For the life of me, I could not convince myself to turn around on the sidewalk and return the way I had come. My mud-streaked sneakers were determinately pointed towards the direction of the church as I trudged my way down the busy street, despite how desperate the rest of my body was to return home and curl into a ball of nothing in my bed.

Nothing mattered to me anymore, anyway. If the tiniest sliver of me wanted answers for what had happened last Sunday, then I had nothing better to do than to revisit the place where it had first begun.

The old man was seated at the exact same bench where I had left him a week ago. He was leaned back against the weathered wood of the seat, peaceful and unmoving as I approached. I could hear a voice from within the church behind him, deep and strong and commanding as it echoed against the bare walls. Mass was well under way, and it seemed the pastor was already beginning his sermon. Yet the old man was outside, an empty space beside him on the bench, as though he hadn't come here for the church service at all.

I suppose I hadn't quite returned for the service itself, either.

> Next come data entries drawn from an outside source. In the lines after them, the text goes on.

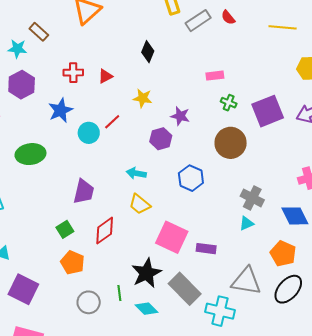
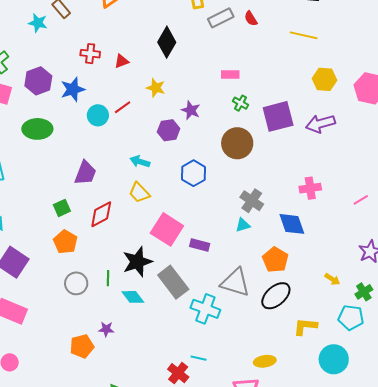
black diamond: (148, 52) -> (167, 42), size x1.4
purple hexagon: (22, 85) -> (38, 81), moved

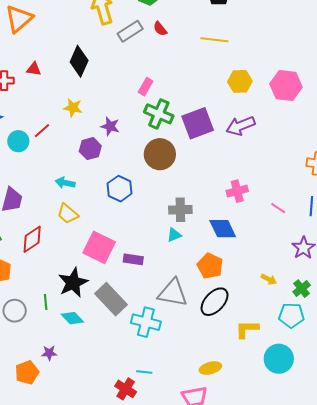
red triangle: (122, 61) -> (34, 69), moved, turned 35
pink rectangle: (230, 74) -> (146, 87), turned -54
green cross: (240, 103) -> (159, 114), size x1.8
pink line: (361, 200) -> (278, 208), moved, turned 70
gray cross: (252, 201) -> (180, 210), turned -30

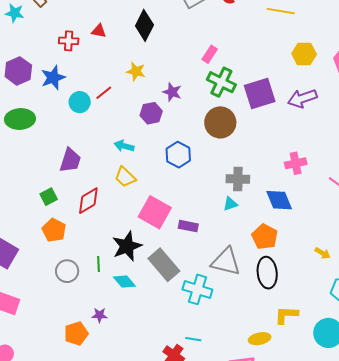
black ellipse: (215, 302) -> (267, 273), turned -52
yellow L-shape: (247, 329) -> (286, 315), moved

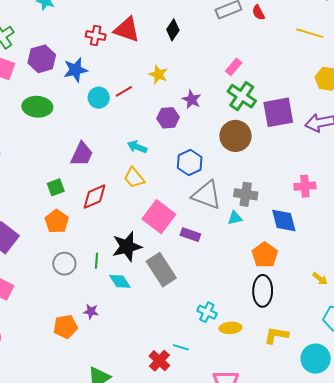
black diamond: (144, 25) -> (173, 30), size x0.7
red triangle: (99, 31) -> (127, 29), size x1.8
gray triangle: (226, 262) -> (207, 195), moved
cyan cross: (197, 289) -> (207, 312), moved, size x0.7
yellow ellipse: (260, 339) -> (230, 328), moved

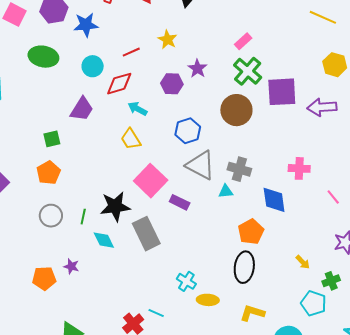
cyan circle: (99, 98) -> (93, 66), moved
red diamond: (95, 197) -> (119, 84), moved

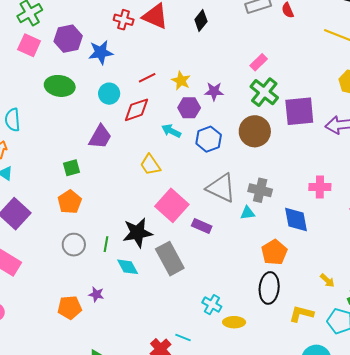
yellow star: (168, 40) -> (181, 81), moved
purple star: (197, 69) -> (214, 91), turned -30
cyan arrow: (138, 109) -> (171, 131), moved
blue hexagon: (188, 131) -> (209, 139), moved
yellow L-shape: (252, 313) -> (301, 314), moved

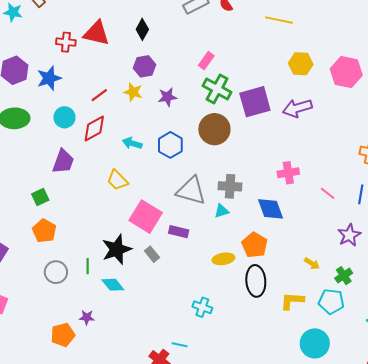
purple hexagon: (189, 108) -> (145, 66), moved
gray rectangle: (170, 259) -> (152, 254), moved, size x0.5
yellow ellipse: (234, 322) -> (223, 259), moved

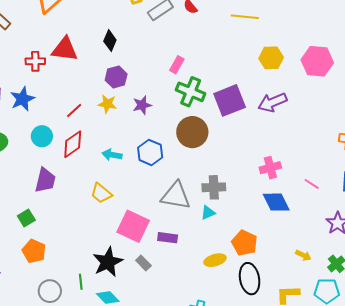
blue diamond: (270, 209) -> (276, 202), moved

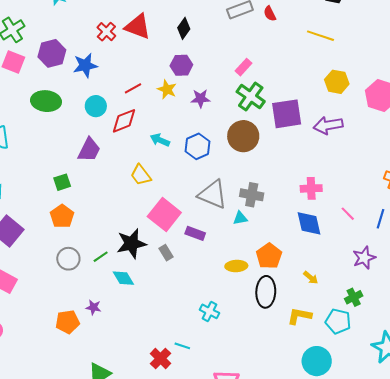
red cross: (35, 61) -> (106, 32), turned 30
yellow arrow: (303, 255) -> (311, 278), moved
green line: (81, 282) -> (101, 257), turned 49

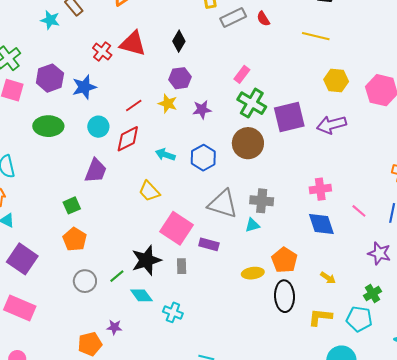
gray rectangle: (166, 253) -> (182, 266), turned 35
purple star: (364, 258) -> (379, 253), turned -30
cyan cross: (209, 311) -> (173, 312), moved

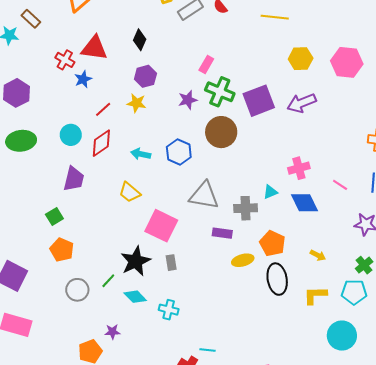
blue star: (84, 87) -> (83, 79), moved, size x0.7
purple star: (202, 110) -> (188, 100), moved
gray cross: (262, 201) -> (246, 208), moved
cyan triangle: (252, 225) -> (270, 192), moved
purple rectangle: (209, 244) -> (222, 233), moved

He only glanced upwards when I was less than two feet from the edge of the bench. His thin lips split into a grin, revealing grey rows of intermittently cracked teeth. My feet were planted firmly at the very edge of the sidewalk, blades of the grass that separated the concrete from the bench brushing against the toes of my shoes.

"Well, look who decided to show up," the man said. "You're late."

I fixed him with a harsh glare, but the usual anger that broiled inside my stomach whenever someone spoke to me that way was absent, at least for the moment. With arms that were firmly crossed over my chest, I told him stiffly, "I only came back to ask you a question."

"Just one? I'm disappointed, mate."

The sound of the church's organ resonated out through the stained glass windows, a sweet yet haunting note that made the old man's eyes drift shut for half a second. When he reopened them, I was still standing firmly in the sidewalk, and he raised one eyebrow that was made up of thin strands of fine white hair. "Sit down, would you? Those legs won't be young forever."